Richard Hames takes this further, along the lines advocated by Paul Keating, asking us to consider a distinct pivot away from the traditional Western alliance with the UK and US, towards leveraging our commitment to multiculturalism as a strategic posture in the Asian Century, where “true security will come from webs of mutual understanding, from cultural translators who can navigate civilisational divides, and from recognising that our diversity isn’t a vulnerability to be managed but a strategic asset we’ve barely begun to utilise.”

He asks: “Imagine harnessing Australia’s unique ethno-cultural fabric as strategic infrastructure of bilingual professionals, working hand in glove with leading Aboriginal thinkers such as Marcia Langton and Noel Pearson chairing Track II diplomacy sessions with ASEAN counterparts, exposing the shallowness of great power posturing . . . while Vietnamese-Australian cybersecurity experts monitor disinformation flows in the Mekong Delta, their dual heritage allowing them to detect nuances invisible to monolingual analysts.”

Hames, with his longterm involvement in futurism, asks us to consider that “where ANZUS offers only the blunt instrument of military deterrence, our civilisational advantages provide something far more powerful: the capacity to prevent conflicts before they begin, to de-escalate tensions through cultural understanding, and to rebuild shattered regions without the baggage of colonial history.”

With the end of Pax Americana under President Trump, as Australia plots its path in the new multi-polar world order, old assumptions are rapidly being cast aside and new possibilities are being shaped, all the while against the ever-looming background of the inescapable impact of climate change—on energy systems, food production, patterns of human settlement, and sovereign risk.

A Test of Intellectual Sophistication

Rejecting the neo-liberal recipe for assertive militarised nationalism and rampant competitive individualism under market forces unrestrained by regulation and government oversight, Albanese has declared: “It is the mission and the measure of a Labor government to give the enduring ideals of fairness, aspiration and opportunity renewed and deeper meaning for more Australians. To deliver reforms that hold no one back and drive progress that leaves no-one behind.”

To meet this challenge the Albanese Government must take up the challenge that the Prime Minister delivered to The Australian journalist at the National Press Club on 10 June this year—the need to show more intellectual sophistication, not just in terms of strategic competition in the Indo-Pacific, but in the reframing of our human relationship with the more-than-human world.

This sits in marked contrast with the fevered AI dreams of the tech entrepreneurs of Silicon Valley: that we stand on the precipice of crossing the silicon-carbon divide with the evolution of a new super intelligent digital species, and an ability to colonise the planets of our solar system. In the spirit of the mind-body split that pervades Western culture, they dream of finally escaping into a disembodied mindsphere from the supposed limitations of our physical carbon embodiment, when God banished us from the Garden of Eden.

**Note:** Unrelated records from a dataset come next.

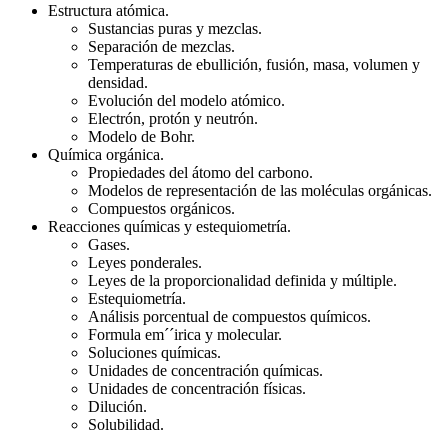
Estructura atómica.
Sustancias puras y mezclas.
Separación de mezclas.
Temperaturas de ebullición, fusión, masa, volumen y
densidad.
Evolución del modelo atómico.
Electrón, protón y neutrón.
Modelo de Bohr.
Química orgánica.
Propiedades del átomo del carbono.
Modelos de representación de las moléculas orgánicas.
Compuestos orgánicos.
Reacciones químicas y estequiometría.
Gases.
Leyes ponderales.
Leyes de la proporcionalidad definida y múltiple.
Estequiometría.
Análisis porcentual de compuestos químicos.
Formula em´´irica y molecular.
Soluciones químicas.
Unidades de concentración químicas.
Unidades de concentración físicas.
Dilución.
Solubilidad.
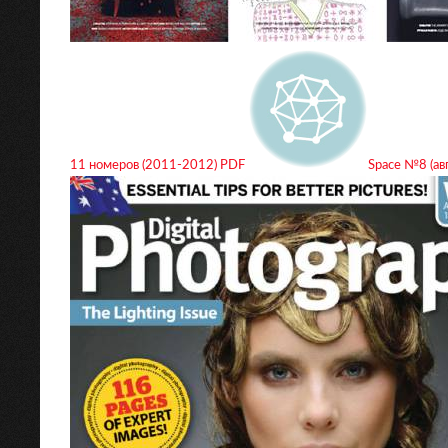
11 номеров (2011-2012) PDF
Space №8 (ав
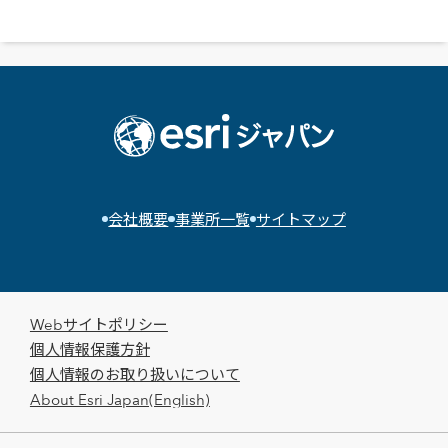
会社概要
事業所一覧
サイトマップ
Webサイトポリシー
個人情報保護方針
個人情報のお取り扱いについて
About Esri Japan(English)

For a radically different view of the world of carbon, I recommend you read Paul Hawken’s book, Carbon: The Book of Life (2025), which he dedicates to the traditional Guardians of the land upon which it was written, the people of the Coastal Miwok nations. Hawkens reminds us that carbon enables and informs every aspect of consciousness, a benign sovereign directing the expression of the living world.